Are the ADL (Activities Daily Living) in the geriatric reports based on the real examinations of patients during their living activities or, some times, are only based on the description reported by others?
The best way to evaluated is asking to the caregiver/family member. because most of the times we remove the bias of cognitive impairment and anosognosia.
or ask the patient about, make sure you use the right instrument!
But in the case of geriatric evaluation for medico - legal purposes (for instance, medical examination for civil invalidity), is it suitable the information received only by family members or caregivers?
In Italy, in my medico legal activity for the National Social Security Institute, I have noticed that sometimes in geriatric reports describing patients suffering of major cognitive decay (MMSE
I understand your doubts very well. In my medical practice like geriatrician I have often evalueted patients for medico-legal purposes. Sometimes caregivers try to take worse patient's disability. In Italy observation of the geriatric patients in their real life is impossible. Thus assessment of patient's frailty under a pathological pount of view, tests for evaluation of depression (like a short geriatric depression scale) and for functional limitations (like tinetti scale) can give more informations to clinician in spite of ADL and IADL scales only. I think that a multidimensional evaluation, togheter with the personal experience of the clinician,are the better instruments to achieve a realistic measure of the patient's disability.

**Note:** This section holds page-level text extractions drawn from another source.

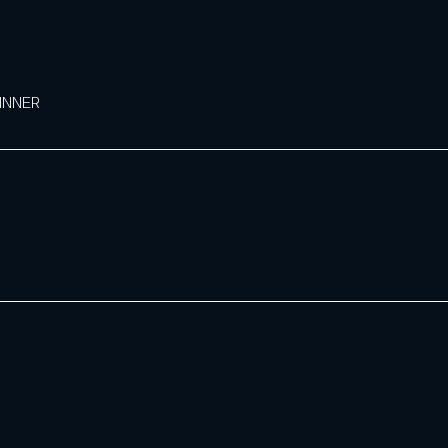
INNER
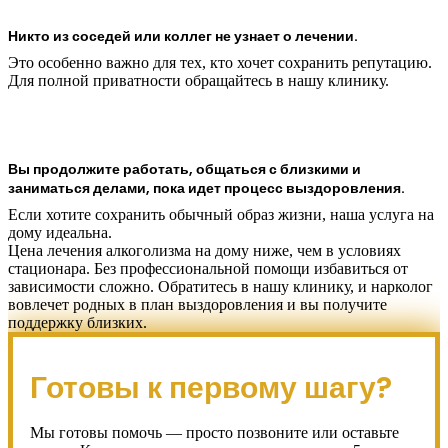
Никто из соседей или коллег не узнает о лечении.
Это особенно важно для тех, кто хочет сохранить репутацию.
Для полной приватности обращайтесь в нашу клинику.
Вы продолжите работать, общаться с близкими и
заниматься делами, пока идет процесс выздоровления.
Если хотите сохранить обычный образ жизни, наша услуга на
дому идеальна.
Цена лечения алкоголизма на дому ниже, чем в условиях
стационара. Без профессиональной помощи избавиться от
зависимости сложно. Обратитесь в нашу клинику, и нарколог
вовлечет родных в план выздоровления и вы получите
поддержку близких.
Готовы к первому шагу?
Мы готовы помочь — просто позвоните или оставьте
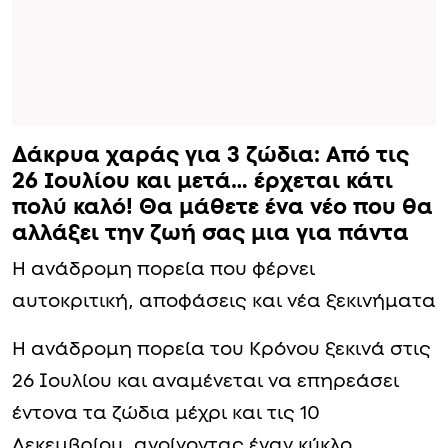
Δάκρυα χαράς για 3 ζώδια: Από τις
26 Ιουλίου και μετά… έρχεται κάτι
πολύ καλό! Θα μάθετε ένα νέο που θα
αλλάξει την ζωή σας μια για πάντα
Η ανάδρομη πορεία που φέρνει
αυτοκριτική, αποφάσεις και νέα ξεκινήματα
Η ανάδρομη πορεία του Κρόνου ξεκινά στις
26 Ιουλίου και αναμένεται να επηρεάσει
έντονα τα ζώδια μέχρι και τις 10
Δεκεμβρίου, ανοίγοντας έναν κύκλο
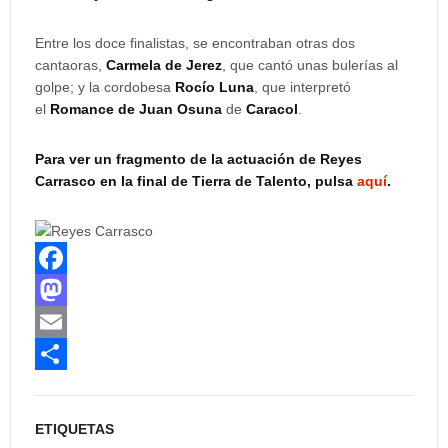
Entre los doce finalistas, se encontraban otras dos
cantaoras,
Carmela de Jerez
, que cantó unas bulerías al
golpe; y la cordobesa
Rocío Luna
, que interpretó
el
Romance de Juan Osuna
de
Caracol
.
Para ver un fragmento de la actuación de Reyes
Carrasco en la final de Tierra de Talento, pulsa
aquí
.
F
a
M
c
a
E
e
s
m
C
b
t
a
o
ETIQUETAS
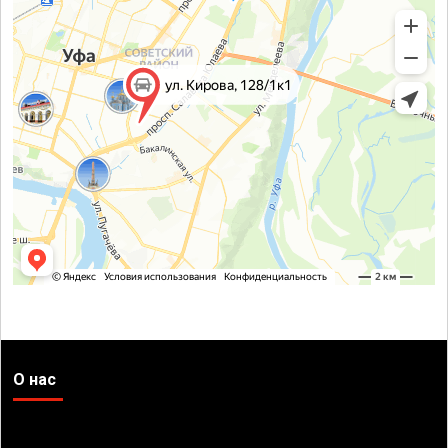
О нас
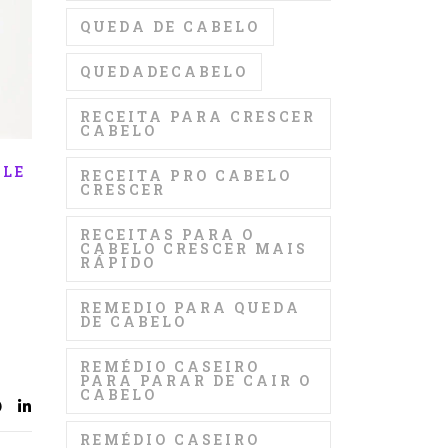
QUEDA DE CABELO
QUEDADECABELO
RECEITA PARA CRESCER
CABELO
ELE
RECEITA PRO CABELO
CRESCER
RECEITAS PARA O
CABELO CRESCER MAIS
RÁPIDO
REMEDIO PARA QUEDA
DE CABELO
REMÉDIO CASEIRO
PARA PARAR DE CAIR O
CABELO
REMÉDIO CASEIRO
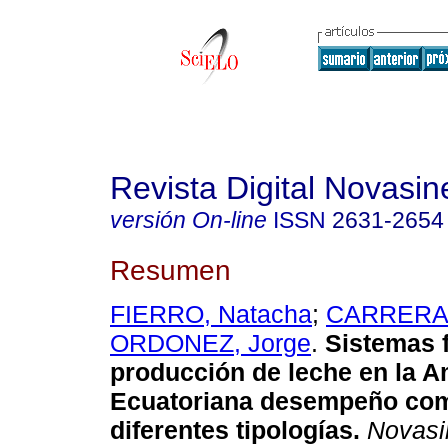
Revista Digital Novasin
versión On-line
ISSN
2631-2654
Resumen
FIERRO, Natacha
;
CARRERA,
ORDONEZ, Jorge
.
Sistemas f
producción de leche en la 
Ecuatoriana desempeño com
diferentes tipologías.
Novasi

The evaluation should be a mix of methods. The patient should be assessed taking into consideration, the medical condition, medication, mental health, degree of frailty, reports from appropriate practitioners, relatives' view point. The experience and the amount of contact that practitioners have with the patient are also important. Observations need to be ongoing, not a one off/
Dear college: I have taken part in the National Project named "Comprehensive assessment in China". We used various scales on Functional assessment. During clinical practice, the functional performance of different patients, based on independence or dependence, Therefore, in the final comprehensive assessment, we determine the final score due to different combination of individual-based scales. As ADL or IADL, we have assessed 9900 population-based individuals, with an extreme 14+-1 high average score. Due to this results, we concluded that ADL is better used to get an initial impression (screening) in dependence, instead of accurate assessment clinically. Considering the high heterogeneity in the aging population, we suppose that ADL itself can not provide high specificity*sensitivity on clinical integrative Aging assessment. Indeed, the largest advantage of ADL is the stable scoring system with limitation intra- and intro- observers bias. The confused discrepancy in clinical application has been due to the high heterogeneity in the elderly. In our clinical project, aiding by advanced statistical modeling,we have established a comprehensive tool including six dimensions (multi-morbidity, multi-symptoms,function, cognition, psychology,and socioecomonic status) . And I am engaged myself on compose a review named " Miscellanea of instruments on comprehensive ageing assessment". I will share it after it has been published and I wish it will help you to disentangle the present dilemma. Thank you.